Con una propuesta clara de interés general que ponga en perspectiva las urgencias y resitúe las demandas particulares, se podrá tal vez cerrar el paso a un próximo gobierno de derecha extrema. Esto no ocurrirá si no se avanza en pilares como los descritos y si persiste la incapacidad de la izquierda gobernante de lograr, simultáneamente a esos cambios, una nueva articulación con el centro y con diversos sectores medios de la sociedad, inmersos en las lógicas de la competencia individual en los mercados que, entienden, son una mejor garantía de bienestar que transformaciones ignotas, lejanas y de viabilidad incierta, percepción que se debe revertir.
Todo lo anterior supone no excusar u omitir los errores en las distintas esferas de la acción colectiva de la izquierda, sino señalarlos y someterlos a debate. Lo que nunca es demasiado simpático y se (mal) entiende como poner palitos en la rueda, especialmente cuando se hace con la claridad necesaria y desde convicciones y argumentos más o menos racionales, aunque esté de moda lo voluble, lo líquido y lo bien pensante en el discurso convencional.
Después de la derrota del 4 de septiembre, el Presidente y su coalición debieran tal vez definir un plan concreto y preciso de avance en tres años de las reformas básicas de las instituciones y de medidas socioeconómicas en beneficio de la mayoría social , aunque sean progresivas, y batallar por él.
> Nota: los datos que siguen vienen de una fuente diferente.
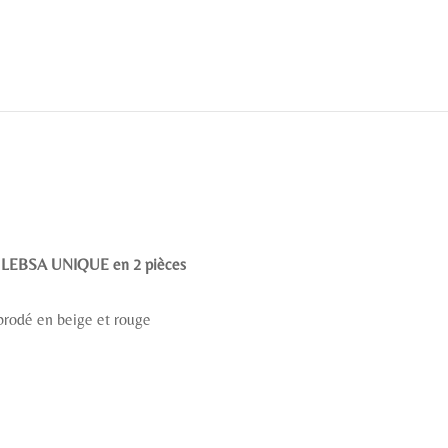
:
LEBSA UNIQUE en 2 pièces
 brodé en beige et rouge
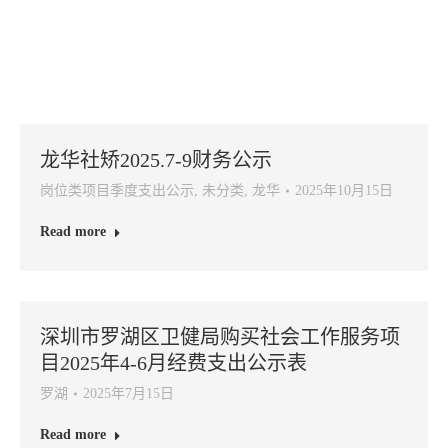
龙华社矫2025.7-9财务公示
岗位类项目季度支出公示
,
未分类
,
龙华
2025年10月15日
Read more
深圳市罗湖区卫健局购买社会工作服务项
目2025年4-6月经费支出公示表
罗湖
2025年7月15日
Read more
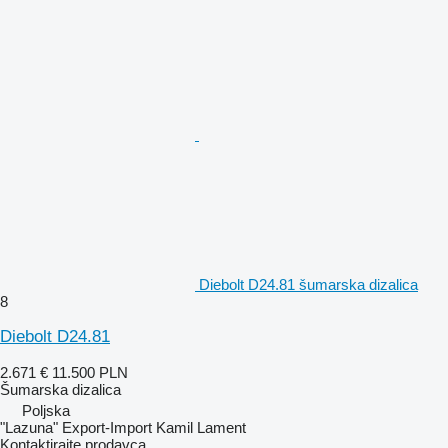
Diebolt D24.81 šumarska dizalica
8
Diebolt D24.81
2.671 €
11.500 PLN
Šumarska dizalica
Poljska
"Lazuna" Export-Import Kamil Lament
Kontaktirajte prodavca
Incluso puede ser inevitable despejar con rapidez la dilación de la derecha en el tema constitucional y decidirse a avanzar, si esta no da lugar a un proceso propiamente democrático, con cambios legales parciales concentrando esfuerzos en reunir la mayoría del Parlamento frente a los temas de interés social. Y acudiendo al consenso de la sociedad para los cambios constitucionales indispensables en el corto plazo, que recordemos hoy requieren solo 4/7 de los votos, hasta que un próximo Parlamento permita un proceso constituyente en forma.
Así se podrá, a lo mejor, unificar el campo propio de fuerzas y atraer a los amplios segmentos populares que están a la expectativa por estar inmersos en temores variados en materia de ingresos básicos y de acceso a servicios sociales y urbanos de mayor calidad, y también actuar frente a los temores en materia de orden público y de inmigración ilegal. Estos sectores no parecen estar necesariamente muy entusiasmados con que el gobierno consuma su energía política en las arenas movedizas del debate constitucional, en vez de abordar al menos con la misma intensidad las urgencias sociales.
Nada de eso es fácil, por supuesto. Al contrario, es muy difícil cuando no hay mayoría en el Parlamento y las demandas sociales son acuciantes. Por eso hay que trabajar duro y bien. Descalificando las críticas, aunque sean rudas, nunca se avanza. Debatiéndolas, se podrá poner en evidencia su eventual falta de fundamento. O bien se podrá hacer emerger un consenso deliberativo sobre su pertinencia y sobre nuevas acciones para corregir y avanzar.